DuPagePads looks to buy, convert Downers Grove hotel to house homeless

Over the past 18 months of the pandemic, advocates for the homeless in DuPage County have been able to house more than 430 people in hotels.

That count includes 130 children who would otherwise be sleeping night to night in congregate, rotating shelter sites that were forced to close when the COVID-19 crisis struck.

"Not only did this save lives in our opinion and reduced the spread, but we began noticing transformations and just really good outcomes for our clients since we've been in hotel-based interim housing," said April Redzic, president and CEO of DuPagePads.

Looking to build on those gains, DuPagePads is proposing to buy and repurpose the Red Roof Inn in Downers Grove as interim housing for people experiencing homelessness.

Since moving clients into hotels in March 2020, DuPagePads saw an 80% drop in mental health incidents and requests for assistance compared to operations in the past, advocates say. The nonprofit agency also reported a fivefold increase in the use of case support services.

"We have an opportunity to apply for some federal funding to make this possible," Redzic said of the hotel purchase. "We didn't want to let this opportunity go by."

One of those grant opportunities would require a DuPage County Board vote. DuPagePads plans to seek board approval of a request to allocate $2 million of American Rescue Plan dollars to help fund the project.

The nonprofit estimates the total cost at $7.5 million. Redzic said DuPagePads has about $1.5 million left to raise in private sources. Several donors have provided gifts so far.

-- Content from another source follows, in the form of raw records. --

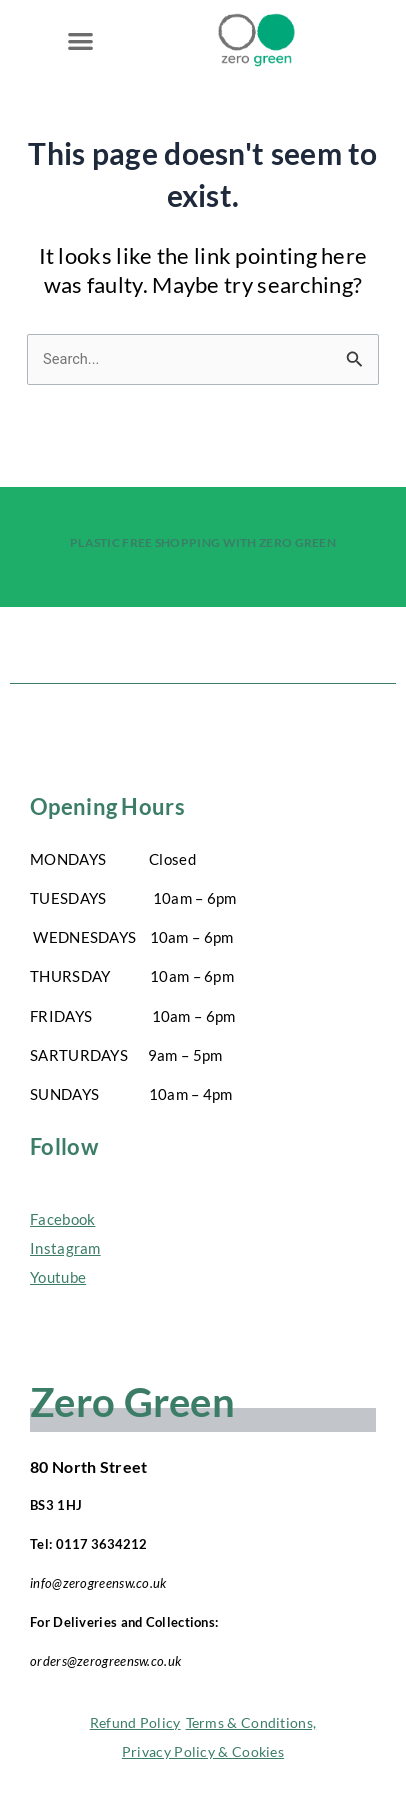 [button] (80, 40) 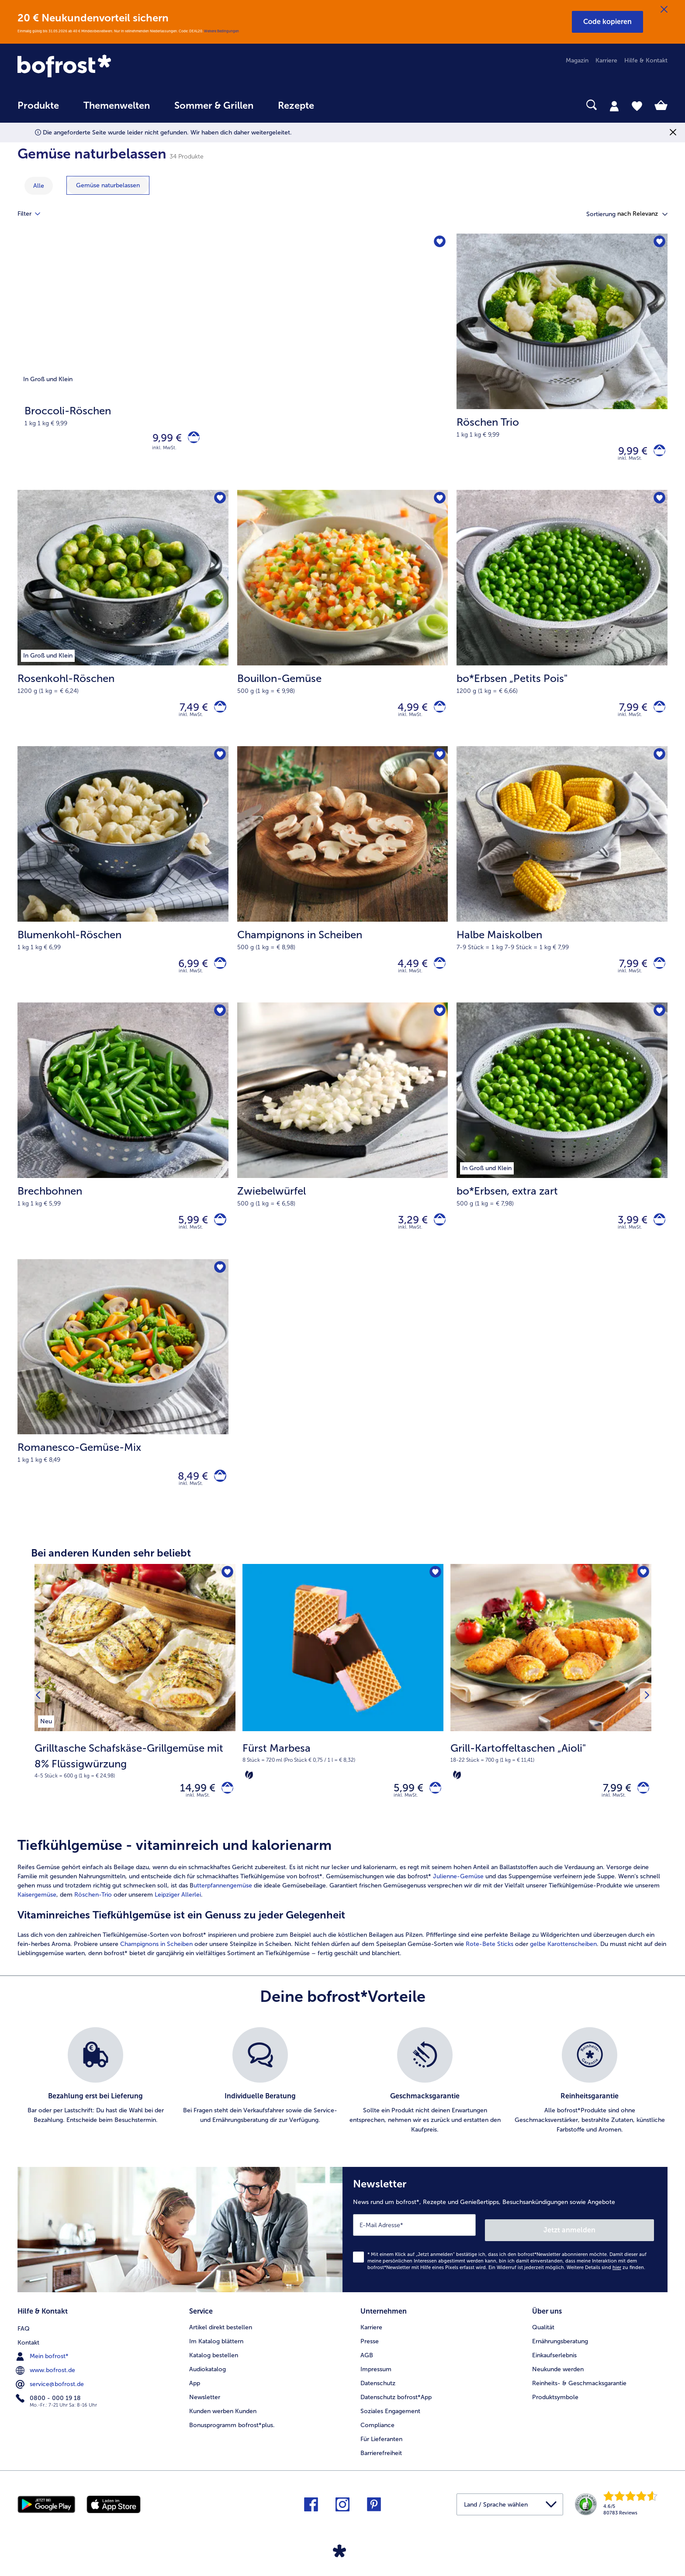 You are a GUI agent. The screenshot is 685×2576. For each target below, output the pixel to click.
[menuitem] (38, 110)
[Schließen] (664, 9)
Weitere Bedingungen (221, 31)
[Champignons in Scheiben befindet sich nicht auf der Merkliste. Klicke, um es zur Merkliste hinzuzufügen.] (438, 763)
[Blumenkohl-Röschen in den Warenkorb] (217, 973)
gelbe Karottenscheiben (563, 1967)
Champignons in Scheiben (156, 1967)
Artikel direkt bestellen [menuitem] (220, 2343)
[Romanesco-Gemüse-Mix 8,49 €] (122, 1405)
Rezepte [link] (296, 105)
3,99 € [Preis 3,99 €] (627, 1233)
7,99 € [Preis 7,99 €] (628, 712)
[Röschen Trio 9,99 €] (562, 364)
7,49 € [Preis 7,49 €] (189, 712)
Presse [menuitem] (369, 2357)
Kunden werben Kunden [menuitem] (222, 2427)
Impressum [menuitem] (375, 2385)
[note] (135, 1779)
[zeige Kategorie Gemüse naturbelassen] (108, 185)
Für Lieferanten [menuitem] (381, 2455)
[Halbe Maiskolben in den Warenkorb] (656, 973)
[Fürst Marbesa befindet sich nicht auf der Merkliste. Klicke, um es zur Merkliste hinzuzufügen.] (434, 1593)
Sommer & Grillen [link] (213, 105)
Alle (38, 185)
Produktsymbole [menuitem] (555, 2413)
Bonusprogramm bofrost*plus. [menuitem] (232, 2441)
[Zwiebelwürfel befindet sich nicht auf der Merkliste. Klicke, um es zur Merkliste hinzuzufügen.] (438, 1023)
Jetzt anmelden (617, 2248)
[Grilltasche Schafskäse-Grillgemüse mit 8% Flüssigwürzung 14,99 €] (135, 1717)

The pandemic "has shaken up our model for what to do with homeless people, and it was successful," county board member Sheila Rutledge said at a recent finance committee meeting. "So I'm happy to see that go forward."

The model helps disrupt the cycle of homelessness, advocates say, because people are given the security and privacy of their own hotel room, along with meals and other on-site services.

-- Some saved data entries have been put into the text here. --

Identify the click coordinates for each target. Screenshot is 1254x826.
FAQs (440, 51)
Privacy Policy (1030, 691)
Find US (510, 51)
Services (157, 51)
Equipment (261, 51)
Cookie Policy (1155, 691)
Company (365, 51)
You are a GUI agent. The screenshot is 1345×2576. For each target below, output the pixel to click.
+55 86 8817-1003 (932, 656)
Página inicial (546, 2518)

"Because people are not traveling from a night site to a night site, but rather have a place to stay during the day, they're able to go to a case manager and get help with items that will get them closer to financial independence," Redzic said.

Families can stay for as little as 24 hours, but in other cases, clients may be housed in hotel rooms for several weeks until DuPagePads helps secure permanent supportive housing.

"Sometimes it's a matter of families who have multiple jobs but they're not earning enough income to afford an apartment, so we help them find a job that will allow them to afford a place to live," Redzic said.

During the pandemic, the nonprofit has booked rooms in three hotels in DuPage, including the Red Roof Inn near Butterfield Road and Highland Avenue. It has paid for rooms with the help of county funding, Redzic said. Hotels also have given a "pretty significant discount," she said.

The Red Roof Inn, located in a highly commercial corridor, would accommodate 130 rooms for temporary housing.

"This proposal is really going to centralize what we've been doing and make it permanent," Redzic said.

DuPagePads would continue to prioritize rooms for families with children, people with mobility issues and those fleeing domestic violence. Clients would be prequalified at another facility before checking into the center.

"We really feel like this is going to be transformational for our county, for the people in our care," Redzic said.